2.    Terlalu banyak vaksin akan membebani sistem imun .
Mitos ini tidak benar, karena meskipun jumlah suntikan vaksin meningkat tapi jumlah antigen telah menurun. Selain itu sistem imun manusia memberikan respon terhadap ratusan antigen dalam kehidupan setiap hari. Berbagai penelitian tidak memperlihatkan meningkatnya penyakit infeksi  setelah adanya imunisasi.
3.    Tidak boleh memberikan ASI sesudah vaksin polio.
Anak yang diberikan vaksin polio boleh langsung diberikan ASI. Jika anak muntah setelah imunisasi bisa diberikan kembali setelah 10 menit dengan dosis yang sama.
4.    Anak sakit flu tidak boleh imunisasi.
Jika anak hanya sakit flu ringan maka boleh saja dilakukan imunisasi, asalkan anak tidak demam dan tida rewel. Jika bayi sangat rewel maka tunda melakukan  imunisasi 1 hingga 2 minggu.
5.    Lebih baik memberi natural infeksi  dibanding dengan vaksinasi.
Mitos ini tidak benar. Suatu penyakit bisa mengakibatkan kematian serta kecacatan yang permanen, dan dengan melakukan vaksinasi dapat memberikan perlindungan tanpa efek samping yang berat.
6.    Sesudah imunisasi tidak akan tertular penyakit tersebut.
Tidak ada vaksinansi yang memberikan perlindungan terhadap suatu penyakit secara 100 persen.

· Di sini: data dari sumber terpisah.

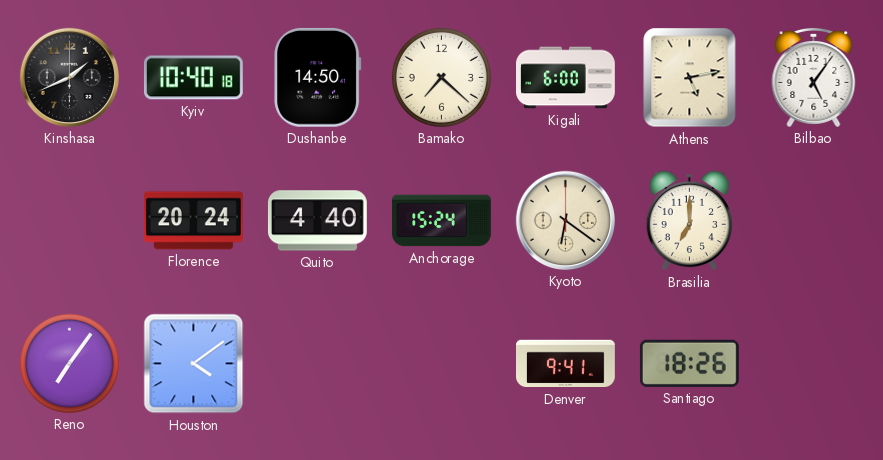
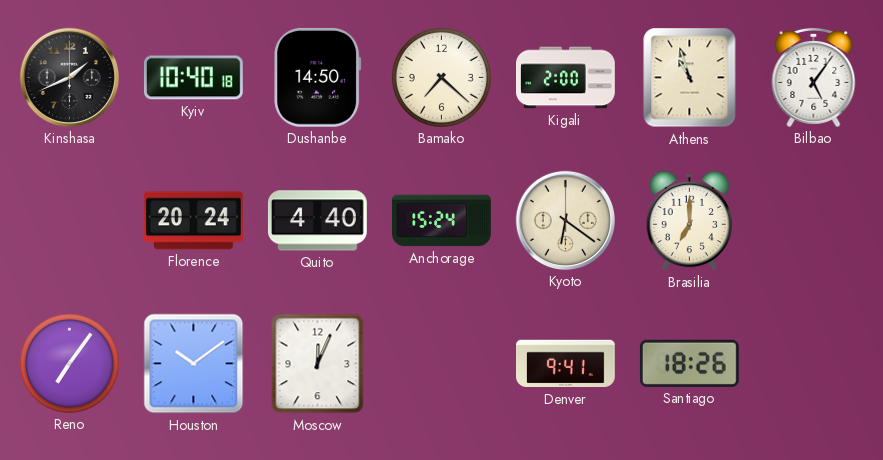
Kigali: 6:00 -> 2:00
Athens: 5:13 -> 10:57
Houston: 4:09 -> 10:09
Moscow: none -> 12:04
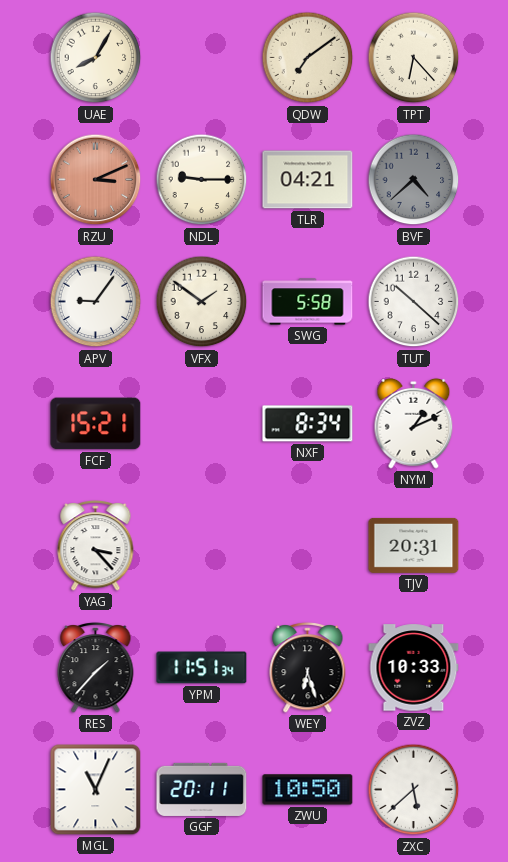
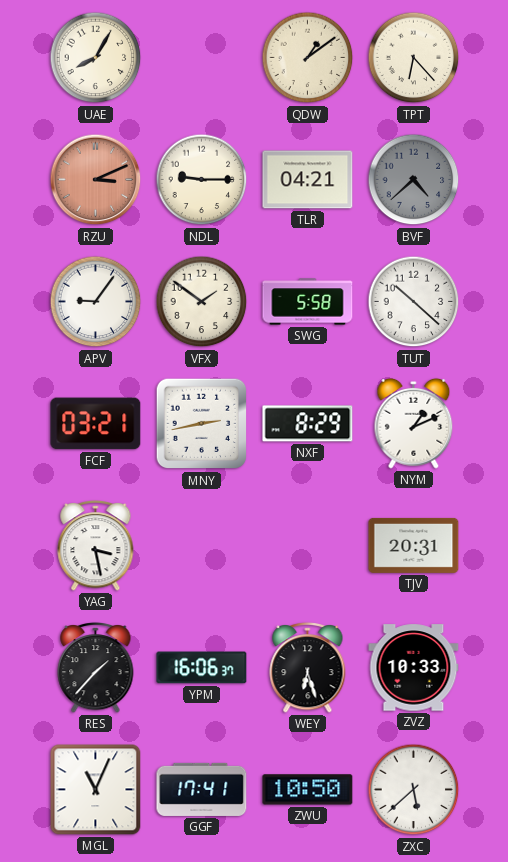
QDW: 7:09 -> 1:09
FCF: 15:21 -> 03:21
MNY: none -> 2:43
NXF: 8:34 -> 8:29
YAG: 3:23 -> 3:28
YPM: 11:51 -> 16:06
GGF: 20:11 -> 17:41
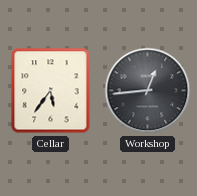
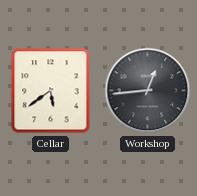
Cellar: 5:36 -> 5:39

Bayi atau anak yang telah melakukan imunisasi masih ada kemungkinan yang sangat kecil untuk bisa tertular penyakit tersebut, namun akan jauh lebih ringan dibandingkan anak yang tidak diimunisasi. Sehingga kemungkinan untuk disembuhkan jauh lebih besar.

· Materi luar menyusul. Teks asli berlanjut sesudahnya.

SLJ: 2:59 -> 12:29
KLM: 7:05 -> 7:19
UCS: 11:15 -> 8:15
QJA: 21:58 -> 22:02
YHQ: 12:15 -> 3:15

7.    Jika saat balita sudah diimunisasi lengkap, disekolah tidak perlu diimunisasi lagi.
Ada beberapa imunisasi yang perlu diulang saat sekolah dasar yaitu imunisasi campak dan DT saat kelas 1 dan imunisasi TT saat kelas 2, 3 dan 6. Karena banyak anak yang sudah divaksin waktu bayi ternyata pada umur 5 sampai 7 tahun 28,3% terkena campak, pada umur lebih dari 10 tahun mereka terkena difteria, serta untuk pemberantasan tetanus dibutuhkan 5 kali suntikan TT sejak bayi hingga dewasa sehingga kekebalan pada umur dewasa bisa berlangsung hingga 20 tahun lagi.
8.    Imunisasi dapat menyebabkan penyakit, yang seharusnya dicegah dengan vaksin tersebut.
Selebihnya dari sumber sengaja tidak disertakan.